Publication Abstract

Authors: Goulart JM, Quigley EA, Dusza S, Jewell ST, Alexander G, Asgari MM, Eide MJ, Fletcher SW, Geller AC, Marghoob AA, Weinstock MA, Halpern AC, INFORMED (INternet curriculum FOR Melanoma Early Detection) Group

Title: Skin cancer education for primary care physicians: a systematic review of published evaluated interventions.

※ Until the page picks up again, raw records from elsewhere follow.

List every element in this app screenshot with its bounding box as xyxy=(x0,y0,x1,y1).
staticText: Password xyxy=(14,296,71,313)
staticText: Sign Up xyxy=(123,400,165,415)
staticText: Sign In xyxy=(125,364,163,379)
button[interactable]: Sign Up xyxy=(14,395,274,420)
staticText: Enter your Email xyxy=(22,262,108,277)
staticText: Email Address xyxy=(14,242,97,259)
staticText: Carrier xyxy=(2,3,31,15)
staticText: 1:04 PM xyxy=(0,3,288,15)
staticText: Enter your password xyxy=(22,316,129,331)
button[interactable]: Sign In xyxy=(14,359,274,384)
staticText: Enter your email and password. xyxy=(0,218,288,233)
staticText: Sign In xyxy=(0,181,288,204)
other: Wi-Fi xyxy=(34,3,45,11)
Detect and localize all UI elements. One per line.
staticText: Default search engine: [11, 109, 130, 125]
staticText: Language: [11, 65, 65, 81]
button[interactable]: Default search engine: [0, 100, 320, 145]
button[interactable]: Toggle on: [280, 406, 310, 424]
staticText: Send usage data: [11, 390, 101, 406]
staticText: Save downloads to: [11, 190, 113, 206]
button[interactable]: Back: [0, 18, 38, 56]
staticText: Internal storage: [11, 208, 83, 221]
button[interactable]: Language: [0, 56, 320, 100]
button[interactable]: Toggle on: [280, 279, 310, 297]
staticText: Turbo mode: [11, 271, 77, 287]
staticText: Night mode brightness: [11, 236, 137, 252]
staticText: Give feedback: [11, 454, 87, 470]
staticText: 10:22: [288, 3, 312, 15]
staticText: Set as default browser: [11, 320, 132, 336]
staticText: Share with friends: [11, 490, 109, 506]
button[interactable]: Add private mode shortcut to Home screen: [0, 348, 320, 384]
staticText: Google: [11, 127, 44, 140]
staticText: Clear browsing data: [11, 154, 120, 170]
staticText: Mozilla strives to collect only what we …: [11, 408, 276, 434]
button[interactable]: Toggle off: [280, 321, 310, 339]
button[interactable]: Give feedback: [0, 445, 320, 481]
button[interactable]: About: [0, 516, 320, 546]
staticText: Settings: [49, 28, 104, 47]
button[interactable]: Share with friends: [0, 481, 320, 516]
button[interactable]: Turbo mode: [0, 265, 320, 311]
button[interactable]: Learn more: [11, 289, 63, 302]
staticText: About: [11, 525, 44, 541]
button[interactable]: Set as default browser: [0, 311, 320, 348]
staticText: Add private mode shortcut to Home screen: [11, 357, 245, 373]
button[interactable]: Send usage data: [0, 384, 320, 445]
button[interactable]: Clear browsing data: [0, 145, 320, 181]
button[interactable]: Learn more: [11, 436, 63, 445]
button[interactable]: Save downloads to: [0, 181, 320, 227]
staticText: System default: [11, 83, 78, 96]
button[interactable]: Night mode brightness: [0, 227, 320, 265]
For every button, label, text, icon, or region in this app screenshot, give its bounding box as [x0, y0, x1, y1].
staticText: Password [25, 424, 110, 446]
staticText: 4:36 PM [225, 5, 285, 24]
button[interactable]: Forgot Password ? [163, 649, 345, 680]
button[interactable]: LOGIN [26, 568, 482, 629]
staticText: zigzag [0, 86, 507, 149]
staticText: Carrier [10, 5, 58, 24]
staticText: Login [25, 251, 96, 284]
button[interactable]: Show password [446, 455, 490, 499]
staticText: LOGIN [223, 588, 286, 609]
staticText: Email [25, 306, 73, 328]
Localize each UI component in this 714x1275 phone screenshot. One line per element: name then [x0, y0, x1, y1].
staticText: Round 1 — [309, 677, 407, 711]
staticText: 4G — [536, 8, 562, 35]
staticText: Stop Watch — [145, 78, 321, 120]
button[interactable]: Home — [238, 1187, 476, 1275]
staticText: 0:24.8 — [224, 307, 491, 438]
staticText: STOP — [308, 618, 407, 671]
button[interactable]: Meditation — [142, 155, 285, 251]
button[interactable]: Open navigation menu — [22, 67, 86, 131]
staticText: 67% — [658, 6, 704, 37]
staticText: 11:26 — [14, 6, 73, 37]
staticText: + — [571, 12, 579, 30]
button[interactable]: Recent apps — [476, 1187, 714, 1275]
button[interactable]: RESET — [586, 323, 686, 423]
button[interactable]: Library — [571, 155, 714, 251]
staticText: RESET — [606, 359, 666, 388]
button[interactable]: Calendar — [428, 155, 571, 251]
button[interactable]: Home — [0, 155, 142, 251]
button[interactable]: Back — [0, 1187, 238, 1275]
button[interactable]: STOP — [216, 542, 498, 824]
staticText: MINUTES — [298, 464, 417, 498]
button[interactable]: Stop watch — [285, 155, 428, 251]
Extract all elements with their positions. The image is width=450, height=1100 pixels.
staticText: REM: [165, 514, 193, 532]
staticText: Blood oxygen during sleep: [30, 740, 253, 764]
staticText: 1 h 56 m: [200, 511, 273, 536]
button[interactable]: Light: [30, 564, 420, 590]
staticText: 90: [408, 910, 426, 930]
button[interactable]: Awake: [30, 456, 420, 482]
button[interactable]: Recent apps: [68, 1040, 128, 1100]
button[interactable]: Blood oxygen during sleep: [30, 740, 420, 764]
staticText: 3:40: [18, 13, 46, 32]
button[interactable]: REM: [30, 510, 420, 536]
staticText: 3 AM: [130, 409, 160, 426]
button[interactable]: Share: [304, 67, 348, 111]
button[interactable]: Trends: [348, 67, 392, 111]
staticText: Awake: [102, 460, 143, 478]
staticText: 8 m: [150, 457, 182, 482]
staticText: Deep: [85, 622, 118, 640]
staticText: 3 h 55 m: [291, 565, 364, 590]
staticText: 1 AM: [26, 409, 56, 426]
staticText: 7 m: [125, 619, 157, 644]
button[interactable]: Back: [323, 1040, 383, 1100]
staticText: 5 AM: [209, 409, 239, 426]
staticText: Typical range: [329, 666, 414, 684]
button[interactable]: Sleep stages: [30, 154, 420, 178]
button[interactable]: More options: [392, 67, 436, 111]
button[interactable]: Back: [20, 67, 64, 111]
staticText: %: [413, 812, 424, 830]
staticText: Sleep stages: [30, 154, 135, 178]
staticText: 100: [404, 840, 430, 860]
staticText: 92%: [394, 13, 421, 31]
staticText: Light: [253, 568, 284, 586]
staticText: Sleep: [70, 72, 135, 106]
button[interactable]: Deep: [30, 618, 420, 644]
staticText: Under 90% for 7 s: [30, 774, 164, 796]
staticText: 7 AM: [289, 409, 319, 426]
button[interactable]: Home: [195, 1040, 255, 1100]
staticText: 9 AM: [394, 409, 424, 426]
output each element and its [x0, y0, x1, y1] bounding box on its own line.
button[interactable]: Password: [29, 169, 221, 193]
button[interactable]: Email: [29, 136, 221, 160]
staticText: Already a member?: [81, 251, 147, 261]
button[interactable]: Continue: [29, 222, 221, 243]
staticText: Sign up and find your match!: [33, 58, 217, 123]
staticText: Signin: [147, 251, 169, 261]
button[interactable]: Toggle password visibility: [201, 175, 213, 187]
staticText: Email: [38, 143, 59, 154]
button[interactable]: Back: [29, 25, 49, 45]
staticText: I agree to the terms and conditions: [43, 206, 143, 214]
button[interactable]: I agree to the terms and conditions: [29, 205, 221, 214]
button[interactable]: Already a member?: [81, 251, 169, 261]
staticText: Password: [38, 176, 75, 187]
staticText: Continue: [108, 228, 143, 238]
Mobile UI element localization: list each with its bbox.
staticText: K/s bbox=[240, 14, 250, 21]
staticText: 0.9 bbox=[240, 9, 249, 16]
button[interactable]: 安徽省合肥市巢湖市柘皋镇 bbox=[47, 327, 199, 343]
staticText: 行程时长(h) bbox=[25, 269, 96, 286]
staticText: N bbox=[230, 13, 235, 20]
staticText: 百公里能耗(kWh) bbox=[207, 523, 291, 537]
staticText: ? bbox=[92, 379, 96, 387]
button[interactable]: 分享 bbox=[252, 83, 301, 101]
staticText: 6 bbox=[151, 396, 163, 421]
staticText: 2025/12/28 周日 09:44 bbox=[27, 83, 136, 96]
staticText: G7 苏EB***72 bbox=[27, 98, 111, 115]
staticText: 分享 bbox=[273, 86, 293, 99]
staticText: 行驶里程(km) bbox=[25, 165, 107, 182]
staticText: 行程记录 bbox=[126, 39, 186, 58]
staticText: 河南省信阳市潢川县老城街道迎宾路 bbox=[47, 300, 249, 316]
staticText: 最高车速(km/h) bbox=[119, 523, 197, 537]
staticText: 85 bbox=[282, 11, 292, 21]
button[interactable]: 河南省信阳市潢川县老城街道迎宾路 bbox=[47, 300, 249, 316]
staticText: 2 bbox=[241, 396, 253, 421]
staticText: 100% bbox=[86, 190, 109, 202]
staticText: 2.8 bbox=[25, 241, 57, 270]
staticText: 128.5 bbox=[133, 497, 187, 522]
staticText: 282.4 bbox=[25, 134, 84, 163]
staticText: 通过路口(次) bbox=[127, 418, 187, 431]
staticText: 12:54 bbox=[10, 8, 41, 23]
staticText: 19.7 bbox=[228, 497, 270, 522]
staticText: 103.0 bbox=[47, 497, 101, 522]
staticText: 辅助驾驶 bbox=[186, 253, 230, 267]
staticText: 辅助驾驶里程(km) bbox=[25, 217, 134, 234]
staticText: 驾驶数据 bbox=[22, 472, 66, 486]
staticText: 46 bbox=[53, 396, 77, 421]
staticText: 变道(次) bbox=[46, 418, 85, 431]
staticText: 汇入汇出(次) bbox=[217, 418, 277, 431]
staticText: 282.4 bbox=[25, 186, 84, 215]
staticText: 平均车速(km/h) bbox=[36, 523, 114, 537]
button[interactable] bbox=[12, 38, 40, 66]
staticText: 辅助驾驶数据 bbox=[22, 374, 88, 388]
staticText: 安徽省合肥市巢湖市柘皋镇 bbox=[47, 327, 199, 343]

Journal: J Gen Intern Med 26(9):1027-35

Date: 2011 Sep

Abstract: BACKGROUND: Early detection of melanoma may provide an opportunity to positively impact melanoma mortality. Numerous skin cancer educational interventions have been developed for primary care physicians (PCPs) to improve diagnostic accuracy. Standardized training is also a prerequisite for formal testing of melanoma screening in the primary care setting. OBJECTIVE: We conducted a systematic review to determine the extent of evaluated interventions designed to educate PCPs about skin cancer, including melanoma. DESIGN: Relevant studies in the English language were identified through systemic searches performed in MEDLINE, EMBASE, BIOSIS, and Cochrane through December 2010. Supplementary information was obtained from corresponding authors of the included studies when necessary. APPROACH: Studies eligible for inclusion formally evaluated skin cancer education interventions and were designed primarily for PCPs. Excluded studies lacked a specified training intervention, used decision-making software, focused solely on risk factor identification, or did not directly educate or assess participants. Twenty studies met the selection criteria. Data were extracted according to intervention content and delivery format, and study outcomes. KEY RESULTS: All interventions included instructions about skin cancer diagnosis, but otherwise varied in content. Curricula utilized six distinct educational techniques, usually incorporating more than one. Intervention duration varied from 12 min to over 6 h. Eight of the 20 studies were randomized trials. Most studies (18/20, 90%) found a significant improvement in at least one of the following five outcome categories: knowledge, competence, confidence, diagnostic performance, or systems outcomes. Competence was most commonly measured; no study evaluated all categories. Variability in study design, interventions, and outcome measures prevented correlation of outcomes with intervention characteristics. CONCLUSIONS: Despite the development of many isolated educational interventions, few have been tested rigorously or evaluated under sufficient standardized conditions to allow for quantitative comparison. Improved and rigorously tested skin cancer educational interventions for PCPs with outcome measures focusing on changes in performance are needed.